We noted Tsogo Sun's results at the half-year were relatively flat. In its full-year
results increases in its trading expenses were limited to approximately 5% while the
growth in its revenue was stronger at 7%. The effect is that EBITDA and all lines below
that in the income statement reflect double-digit increases, which is a good outcome for 2017.
Tsogo Sun is currently bulking up the Hospitality Property Fund by reversing several hotel
properties of the group into it.
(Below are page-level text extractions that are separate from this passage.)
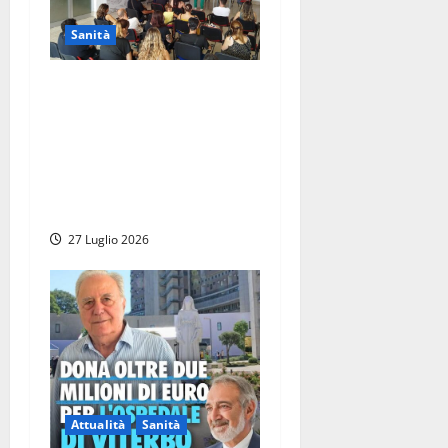
Sanità
Viterbo – All’ospedale Santa
Rosa open day per
conoscere il parto indolore,
Nicolanti: “Il dolore del
parto non sia un passaggio
obbligato”
27 Luglio 2026
Attualità
Sanità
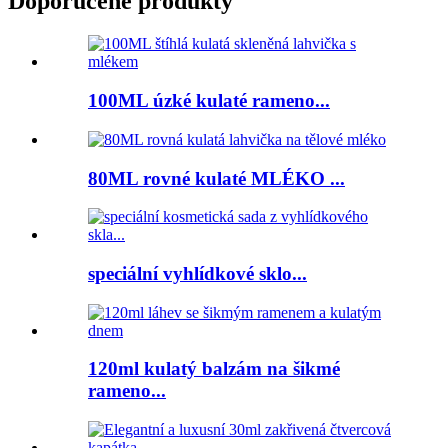
Doporučené produkty
100ML úzké kulaté rameno...
80ML rovné kulaté MLÉKO ...
speciální vyhlídkové sklo...
120ml kulatý balzám na šikmé
rameno...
In time this fund will become a very significant property
owner which we believe will allow the market to establish a fair value for Tsogo Sun's
properties, which we believe have been undervalued by it to date.
Profitability is steadily returning to the business of eMedia as it moves beyond the
discontinued businesses that we have either closed or disposed of over the last year or
two. More significantly, it has made good progress in rolling out its satellite platform.
Developing its digital platform is central to developing the company's multichannel
offering in which it has invested enormous amounts of money relative to its own size.
We currently have approximately 840 000 boxes rolled out and OVHD looks set to reach
over a million homes in the next six months or so. As anticipated at half-year, this
allows us to get daily ratings for all our channels going forward.
We have now also concluded a five-year extension of our exclusive broadcast of eNCA on
DSTV as well as the non-exclusive broadcast on DSTV of several new channels we operate.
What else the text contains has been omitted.